Speciation note: the paper reports total aluminum only; no speciation is performed and none is needed for the food-contact-leaching question being asked.

Implications

Certification: Direct evidence on Al migration from food-contact aluminum foil into the wrapped food during baking, in the foils/wraps product row. The highest measured wet-mass value (45 mg/kg in a marinated duck breast, foil E) is the upper end of the range observed in this study; the authors themselves conclude on p. 3354 that “the aluminum contents found among investigated samples are not alarming, though the increase was measured up to 40 times” relative to raw food. Cooking-method context for the certification program: marinated and acidic foods baked in direct foil contact at ≥220°C are the high-leaching condition documented here; sugar-containing marinades reduce leaching (Joshi et al. 2003, cited p. 3357) while olive-oil/salt marinades, as used here, do not. The contamination pathway is the foil itself, not the food ingredient, so HMTc reads this paper as foils/wraps-row evidence with food-vehicle context, not as ingredient-occurrence evidence on salmon, duck, etc.
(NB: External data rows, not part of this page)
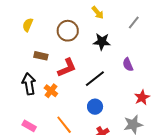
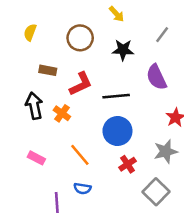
gray line: (134, 22) -> (162, 35), moved
purple semicircle: (128, 65) -> (156, 77), size x1.5
black line: (95, 79) -> (116, 96), turned 35
blue circle: (95, 107) -> (117, 131), size x1.5

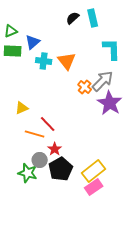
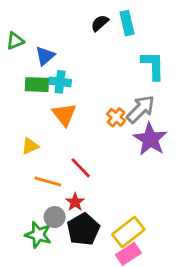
green rectangle: (13, 51) -> (37, 85), moved
orange triangle: (67, 61) -> (64, 115), moved
red line: (48, 124) -> (81, 168), moved

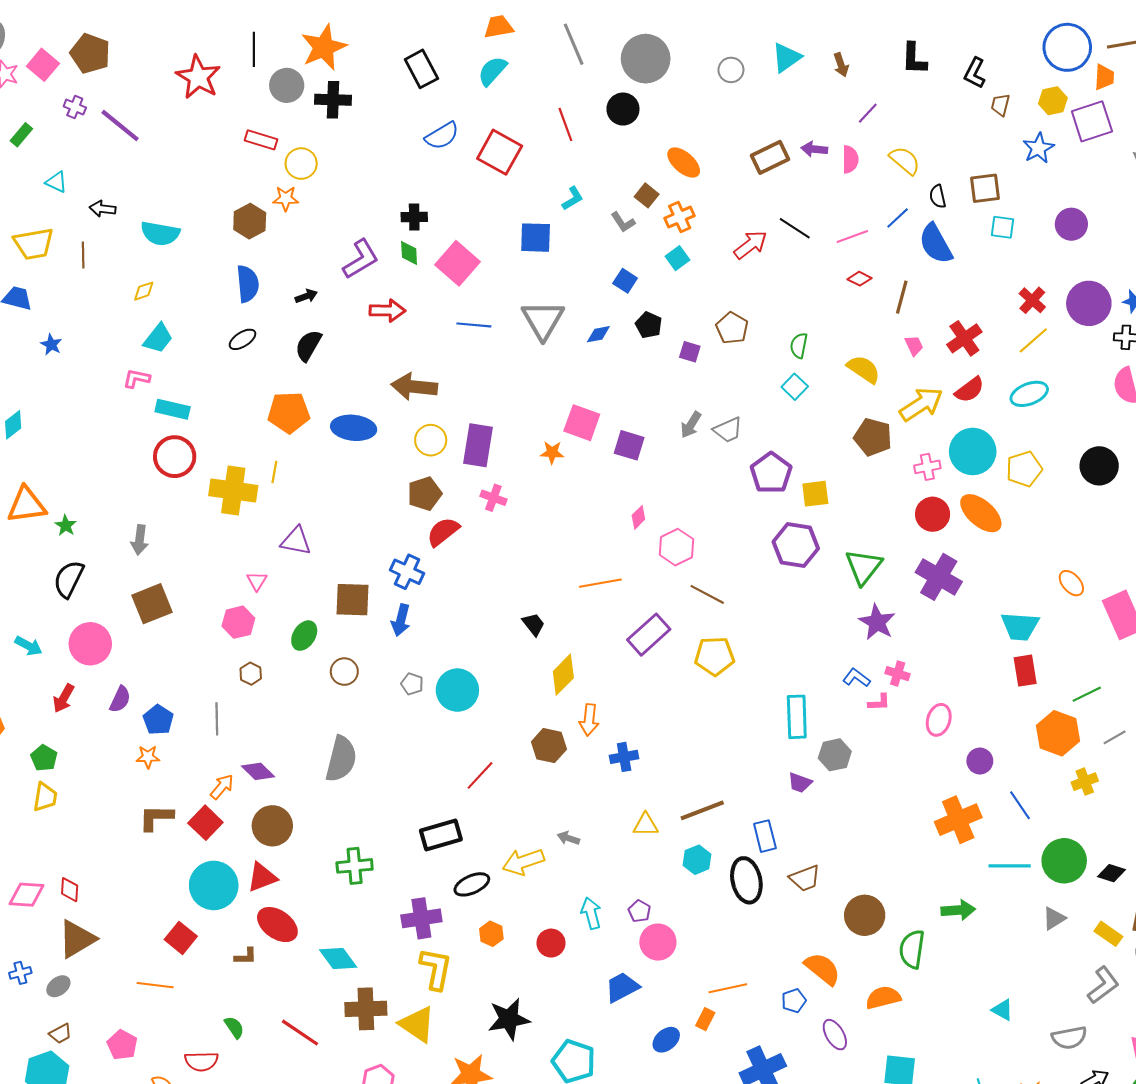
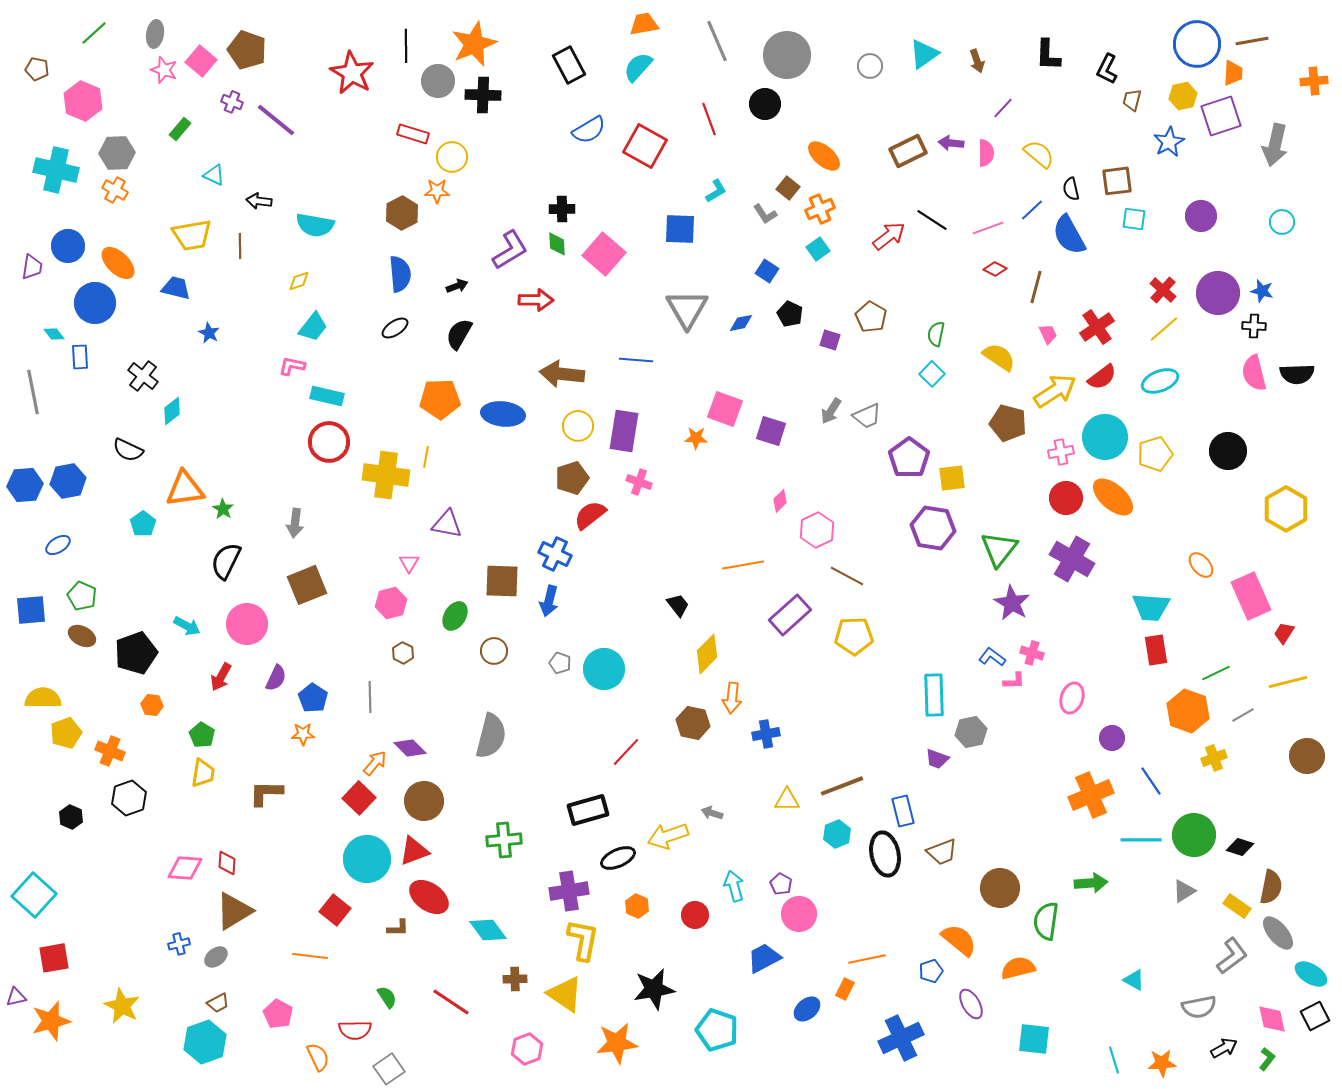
blue line: (474, 325) -> (636, 360), moved
brown L-shape: (156, 818) -> (266, 793), moved
brown cross: (366, 1009) -> (515, 979), size x0.6

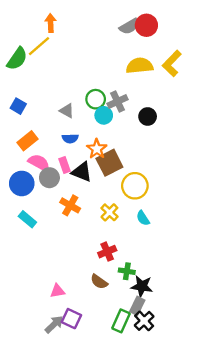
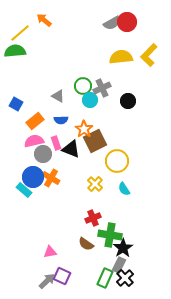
orange arrow: (51, 23) -> (44, 20), turned -49
yellow line: (39, 46) -> (20, 33), moved
green semicircle: (17, 59) -> (15, 51), turned -130
blue square: (18, 106) -> (16, 104), moved
orange rectangle: (27, 141) -> (35, 121), moved
pink semicircle: (39, 163) -> (34, 141), turned -42
blue circle: (22, 183) -> (33, 177), moved
orange cross: (70, 205) -> (51, 178), moved
green cross: (127, 271) -> (110, 235), size x1.6
black star: (142, 286) -> (123, 248), turned 30

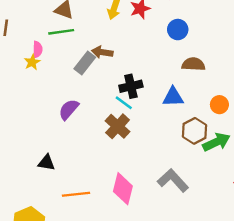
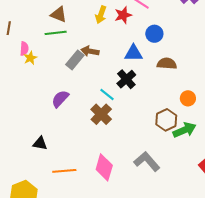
pink semicircle: (37, 49) -> (24, 49), moved
black cross: (131, 86) -> (126, 79), moved, turned -30
blue triangle: (173, 97) -> (133, 53), moved

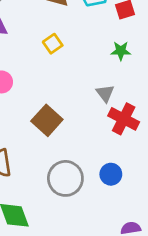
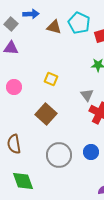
yellow square: (53, 44) -> (51, 79), moved, turned -32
Courses: A high-signal teaching example for the food-contact-materials module: same food, same recipe, same oven, foil-vs-no-foil controls, with measurable Al migration that scales with marinade acidity/salinity, foil alloy composition, and baking temperature relative to the literature comparison at 180°C (Ertl & Goessler 2018) and 250°C (Turhan 2006). The Al₂O₃ + 6H⁺ → 2Al³⁺ + 3H₂O surface-chemistry mechanism is usable as the explanatory backbone. Skin as a barrier — duck breast with skin retained roughly half the aluminum of without-skin under the same foil — is a small but didactic finding for the meat-cooking lesson.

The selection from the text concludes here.